### Problem requirements
Copy out each line of the data that holds the word "after".

### Page-level text extractions
________________

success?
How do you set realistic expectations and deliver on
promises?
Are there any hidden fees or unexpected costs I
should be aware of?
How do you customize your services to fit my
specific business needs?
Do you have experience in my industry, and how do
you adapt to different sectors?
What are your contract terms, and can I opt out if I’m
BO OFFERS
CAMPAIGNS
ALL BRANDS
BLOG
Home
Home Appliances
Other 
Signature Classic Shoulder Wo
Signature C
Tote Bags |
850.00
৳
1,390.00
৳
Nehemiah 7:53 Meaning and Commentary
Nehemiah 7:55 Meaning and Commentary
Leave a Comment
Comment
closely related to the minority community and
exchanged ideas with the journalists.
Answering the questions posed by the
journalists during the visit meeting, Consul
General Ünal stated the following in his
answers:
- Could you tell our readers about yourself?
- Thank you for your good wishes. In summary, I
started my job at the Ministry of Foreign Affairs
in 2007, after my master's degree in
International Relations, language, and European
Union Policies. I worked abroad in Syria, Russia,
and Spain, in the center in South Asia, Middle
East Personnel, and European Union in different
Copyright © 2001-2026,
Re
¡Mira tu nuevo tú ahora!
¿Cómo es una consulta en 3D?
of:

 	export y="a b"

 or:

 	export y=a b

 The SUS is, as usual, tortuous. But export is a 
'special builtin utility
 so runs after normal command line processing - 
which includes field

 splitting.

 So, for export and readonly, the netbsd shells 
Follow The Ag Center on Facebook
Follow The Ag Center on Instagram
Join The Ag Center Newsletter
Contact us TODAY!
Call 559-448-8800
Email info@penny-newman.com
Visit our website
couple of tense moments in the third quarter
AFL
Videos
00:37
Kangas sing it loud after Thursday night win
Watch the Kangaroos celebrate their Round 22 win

________________

### Task output
in 2007, after my master's degree in
 so runs after normal command line processing - 
Kangas sing it loud after Thursday night win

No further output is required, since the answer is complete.